Morocco is well advanced on its ambitious and comprehensive budget reform. Its objective has been to put in place a complete set of financial governance institutions and practices in keeping with the highest international standards. The overriding theme is performance budgeting and management to increase the quality of services and lower their costs. This reform involves a transition to a programmatic medium-term expenditure framework (MTEF), giving ministries more autonomy in managing budgetary allocations, modernising expenditure controls (emphasising ex post over ex ante controls to give increased flexibility to managers and more accountability for specific and controllable results), and a budgetary information system.
Switching to a dynamic debt management system has enabled Tunisia to ensure fiscal sustainability. Tunisia’s external debt had reached 38.9% of debt in 2003. This prompted the country to identify ways to reduce and manage the ensuing risks and costs. The reformed management system enables the government to avoid uncertainties and to maintain the rigorous expenditure control which has become the country’s hallmark. Based in part on this achievement, the Davos Forum’s World Report on competitiveness ranked Tunisia second in the Arab world and Africa based on its good management of public expenditure.

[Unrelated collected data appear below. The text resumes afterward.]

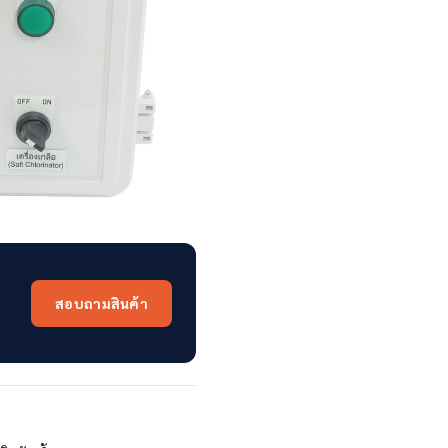
สอบถามสินค้า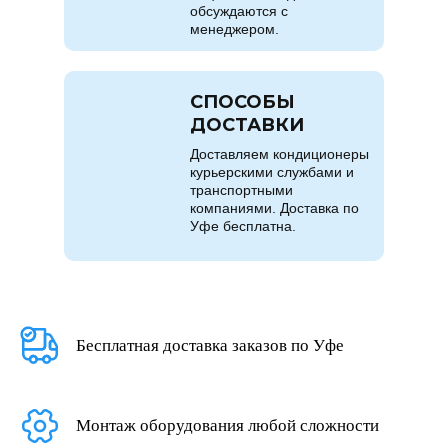
обсуждаются с
менеджером.
СПОСОБЫ
ДОСТАВКИ
Доставляем кондиционеры
курьерскими службами и
транспортными
компаниями. Доставка по
Уфе бесплатна.
Бесплатная доставка заказов по Уфе
Монтаж оборудования любой сложности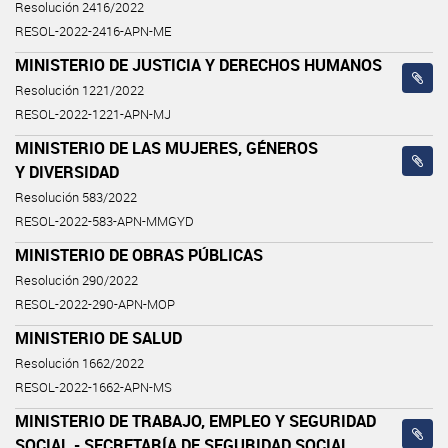
Resolución 2416/2022
RESOL-2022-2416-APN-ME
MINISTERIO DE JUSTICIA Y DERECHOS HUMANOS
Resolución 1221/2022
RESOL-2022-1221-APN-MJ
MINISTERIO DE LAS MUJERES, GÉNEROS
Y DIVERSIDAD
Resolución 583/2022
RESOL-2022-583-APN-MMGYD
MINISTERIO DE OBRAS PÚBLICAS
Resolución 290/2022
RESOL-2022-290-APN-MOP
MINISTERIO DE SALUD
Resolución 1662/2022
RESOL-2022-1662-APN-MS
MINISTERIO DE TRABAJO, EMPLEO Y SEGURIDAD
SOCIAL - SECRETARÍA DE SEGURIDAD SOCIAL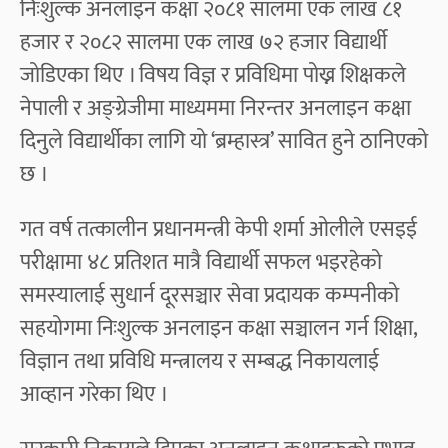
निःशुल्क अनलाइन कक्षा २०८१ सालमा एक लाख ८१
हजार र २०८२ सालमा एक लाख ७२ हजार विद्यार्थी
जोडिएका थिए । विषय विज्ञ र प्रविधिमा पोख्न शिक्षकले
नेपाली र अङ्ग्रेजीमा माध्यममा निरन्तर अनलाइन कक्षा
दिनुले विद्यार्थीका लागि यो ‘ब्रम्हास्त्र’ सावित हुने ठानिएको
छ ।
गत वर्ष तत्कालीन प्रधानमन्त्री केपी शर्मा ओलीले एसइई
परीक्षामा ४८ प्रतिशत मात्रै विद्यार्थी सफल भइरहेको
समस्यालाई सुधार्न दूरसञ्चार सेवा प्रदायक कम्पनीको
सहयोगमा निःशुल्क अनलाइन कक्षा सञ्चालन गर्न शिक्षा,
विज्ञान तथा प्रविधि मन्त्रालय र सम्बद्ध निकायलाई
आव्हान गरेका थिए ।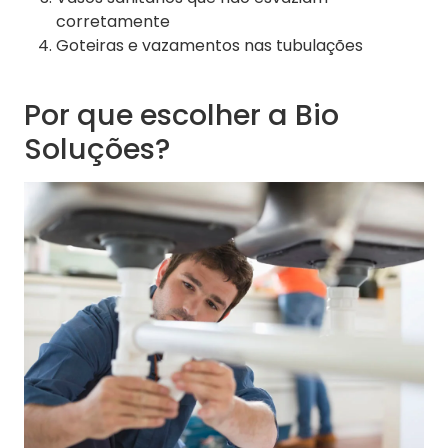
corretamente
Goteiras e vazamentos nas tubulações
Por que escolher a Bio
Soluções?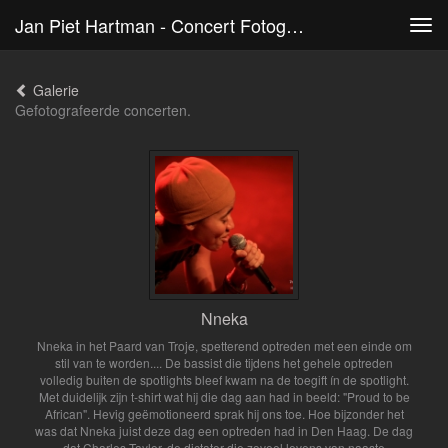
Jan Piet Hartman - Concert Fotografie
Tog
navi
Galerie
Gefotografeerde concerten.
Nneka
Nneka in het Paard van Troje, spetterend optreden met een einde om
stil van te worden.... De bassist die tijdens het gehele optreden
volledig buiten de spotlights bleef kwam na de toegift ín de spotlight.
Met duidelijk zijn t-shirt wat hij die dag aan had in beeld: "Proud to be
African". Hevig geëmotioneerd sprak hij ons toe. Hoe bijzonder het
was dat Nneka juist deze dag een optreden had in Den Haag. De dag
dat Charles Taylor, de dictator die zoveel levens van naaste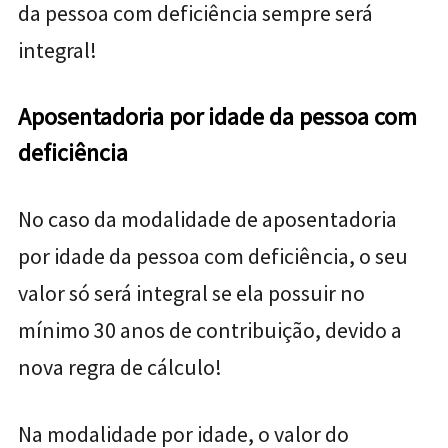
da pessoa com deficiência sempre será
integral!
Aposentadoria por idade da pessoa com
deficiência
No caso da modalidade de aposentadoria
por idade da pessoa com deficiência, o seu
valor só será integral se ela possuir no
mínimo
30 anos de contribuição, devido a
nova regra de
cálculo!
Na modalidade por idade, o valor do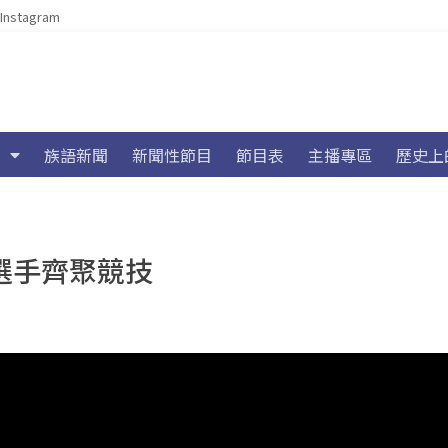
Instagram
族語新聞
新聞性節目
節目表
主播專區
歷史上
0選手齊聚競技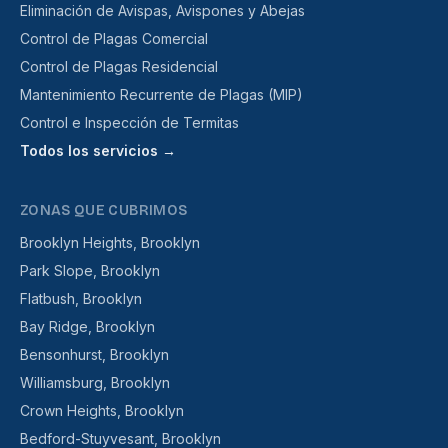
Eliminación de Avispas, Avispones y Abejas
Control de Plagas Comercial
Control de Plagas Residencial
Mantenimiento Recurrente de Plagas (MIP)
Control e Inspección de Termitas
Todos los servicios →
ZONAS QUE CUBRIMOS
Brooklyn Heights, Brooklyn
Park Slope, Brooklyn
Flatbush, Brooklyn
Bay Ridge, Brooklyn
Bensonhurst, Brooklyn
Williamsburg, Brooklyn
Crown Heights, Brooklyn
Bedford-Stuyvesant, Brooklyn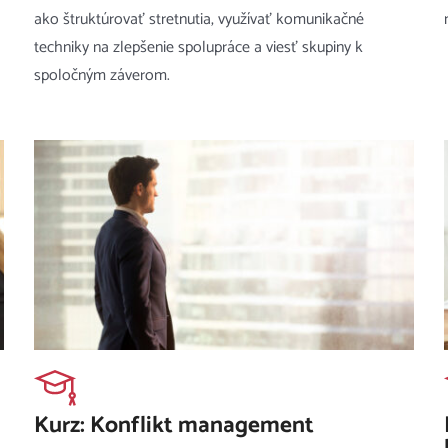
ako štruktúrovať stretnutia, využívať komunikačné
techniky na zlepšenie spolupráce a viesť skupiny k
spoločným záverom.
Kurz: Konflikt management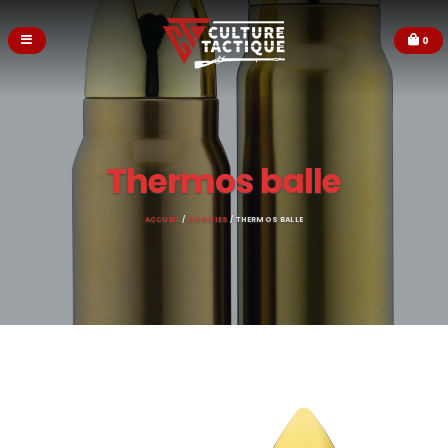
0
Thermos balle
ACCUEIL
/
GOODIES
/ THERMOS BALLE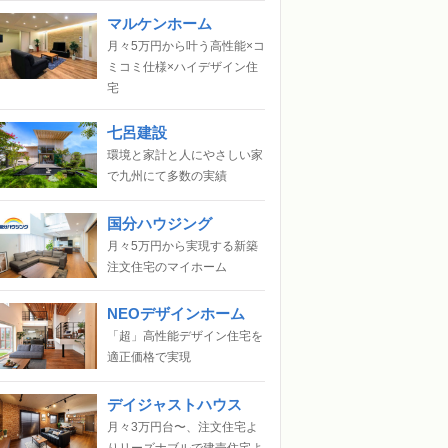
マルケンホーム
月々5万円から叶う高性能×コ
ミコミ仕様×ハイデザイン住
宅
七呂建設
環境と家計と人にやさしい家
で九州にて多数の実績
国分ハウジング
月々5万円から実現する新築
注文住宅のマイホーム
NEOデザインホーム
「超」高性能デザイン住宅を
適正価格で実現
デイジャストハウス
月々3万円台〜、注文住宅よ
りリーズナブルで建売住宅よ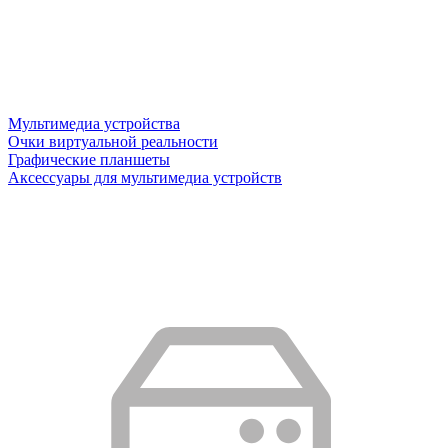
Мультимедиа устройства
Очки виртуальной реальности
Графические планшеты
Аксессуары для мультимедиа устройств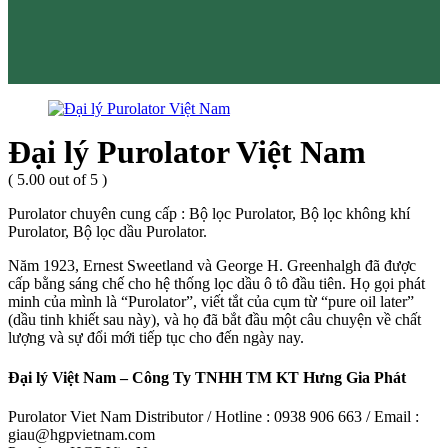
Đại lý Purolator Việt Nam
( 5.00 out of 5 )
Purolator chuyên cung cấp : Bộ lọc Purolator, Bộ lọc không khí
Purolator, Bộ lọc dầu Purolator.
Năm 1923, Ernest Sweetland và George H. Greenhalgh đã được
cấp bằng sáng chế cho hệ thống lọc dầu ô tô đầu tiên. Họ gọi phát
minh của mình là “Purolator”, viết tắt của cụm từ “pure oil later”
(dầu tinh khiết sau này), và họ đã bắt đầu một câu chuyện về chất
lượng và sự đổi mới tiếp tục cho đến ngày nay.
Đại lý Việt Nam – Công Ty TNHH TM KT Hưng Gia Phát
Purolator Viet Nam Distributor / Hotline : 0938 906 663 / Email :
giau@hgpvietnam.com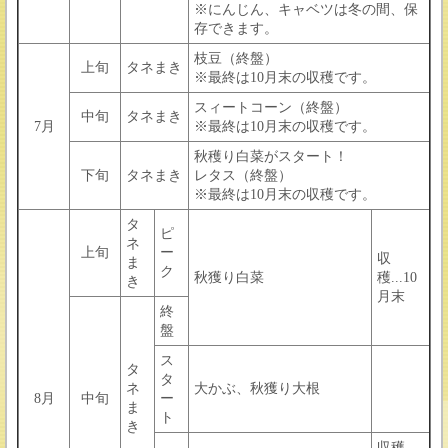
※にんじん、キャベツは冬の間、保
存できます。
枝豆（終盤）
上旬
タネまき
※最終は10月末の収穫です。
スィートコーン（終盤）
中旬
タネまき
7月
※最終は10月末の収穫です。
秋穫り白菜がスタート！
下旬
タネまき
レタス（終盤）
※最終は10月末の収穫です。
タ
ピ
ネ
上旬
ー
収
ま
ク
秋獲り白菜
穫...10
き
月末
終
盤
ス
タ
タ
ネ
大かぶ、秋獲り大根
8月
中旬
ー
ま
ト
き
収穫...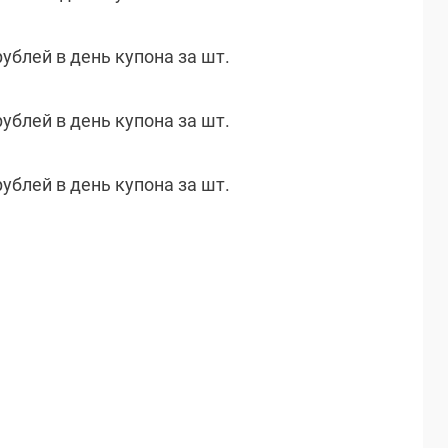
рублей в день купона за шт.
рублей в день купона за шт.
рублей в день купона за шт.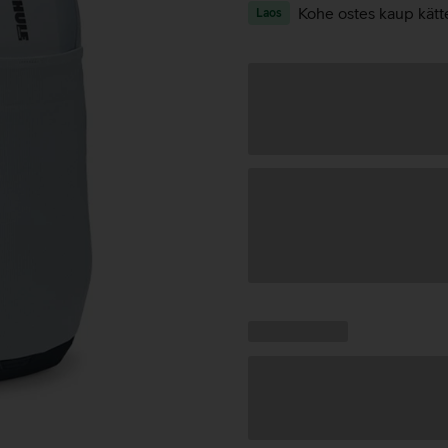
Kohe ostes kaup kätt
Laos
Andmete
laadimine
Kampaania
Andmete
pakkumised:
laadimine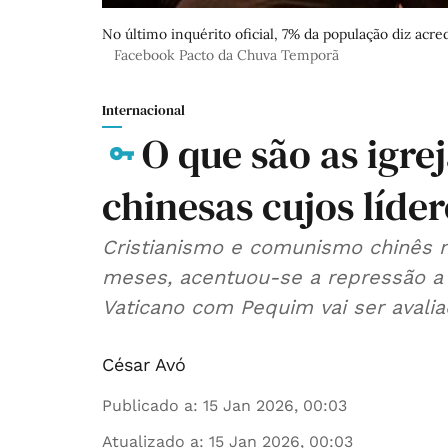
No último inquérito oficial, 7% da população diz acred
Facebook Pacto da Chuva Temporã
Internacional
O que são as igre
chinesas cujos líde
Cristianismo e comunismo chinês 
meses, acentuou-se a repressão a i
Vaticano com Pequim vai ser avalia
César Avó
Publicado a
:
15 Jan 2026, 00:03
Atualizado a
:
15 Jan 2026, 00:03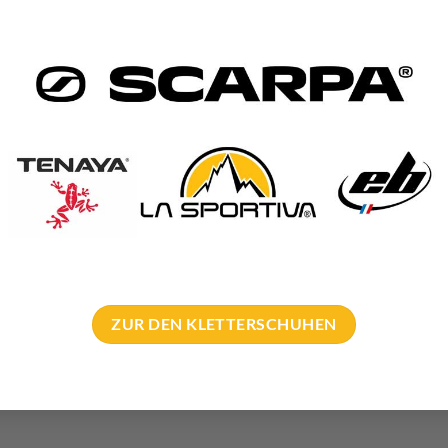
limbing
ndsfähiges, Rippstop-Nylon
amm
e oder Rucksack verwendbar
aubar
asche
asche
t 2 Kletterschuh Abteilen
ußen
ZUR DEN KLETTERSCHUHEN
en
hwarz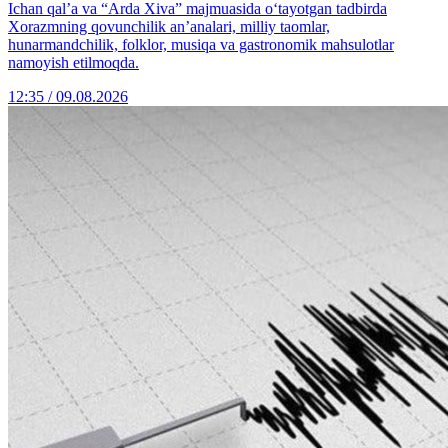
Ichan qal’a va “Arda Xiva” majmuasida o‘tayotgan tadbirda
Xorazmning qovunchilik an’analari, milliy taomlar,
hunarmandchilik, folklor, musiqa va gastronomik mahsulotlar
namoyish etilmoqda.
12:35 / 09.08.2026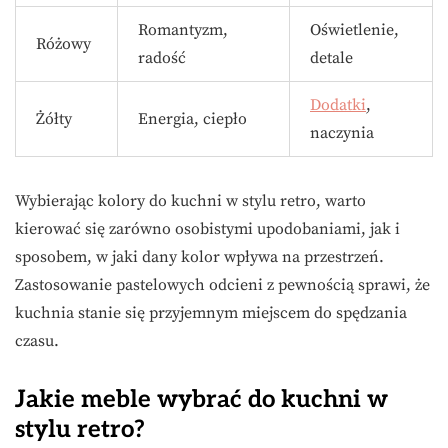
Romantyzm,
Oświetlenie,
Różowy
radość
detale
Dodatki
,
Żółty
Energia, ciepło
naczynia
Wybierając kolory do kuchni w stylu retro, warto
kierować się zarówno osobistymi upodobaniami, jak i
sposobem, w jaki dany kolor wpływa na przestrzeń.
Zastosowanie pastelowych odcieni z pewnością sprawi, że
kuchnia stanie się przyjemnym miejscem do spędzania
czasu.
Jakie meble wybrać do kuchni w
stylu retro?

The key elements put in place by this reform are: i) a complete data bank providing transparent information on all aspects of public debt which are relevant to risks and opportunities (interest rates, scheduling, lenders, currencies); and ii) the creation within the Ministry of Finance of the General Directorate for Public Debt Management and Financial Co-operation, which became the central focus for all debt management responsibilities.